▶ Provided entries:

^^^^

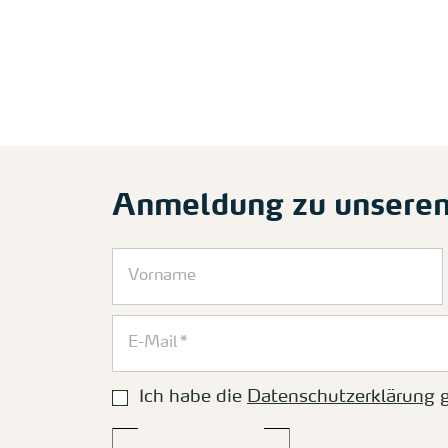
Anmeldung zu unsere
Ich habe die
Datenschutzerklärung
g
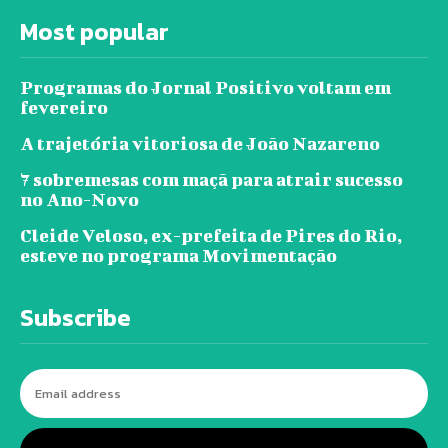
Most popular
Programas do Jornal Positivo voltam em
fevereiro
A trajetória vitoriosa de João Nazareno
7 sobremesas com maçã para atrair sucesso
no Ano-Novo
Cleide Veloso, ex-prefeita de Pires do Rio,
esteve no programa Movimentação
Subscribe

^^^^

▶ Problem details: The expected result is every record above, word for word, with no pictures in it.

▶ The completed task:
Anmeldung zu unsere
Ich habe die
Datenschutzerklärung
g
Most popular
Programas do Jornal Positivo voltam em
fevereiro
A trajetória vitoriosa de João Nazareno
7 sobremesas com maçã para atrair sucesso
no Ano-Novo
Cleide Veloso, ex-prefeita de Pires do Rio,
esteve no programa Movimentação
Subscribe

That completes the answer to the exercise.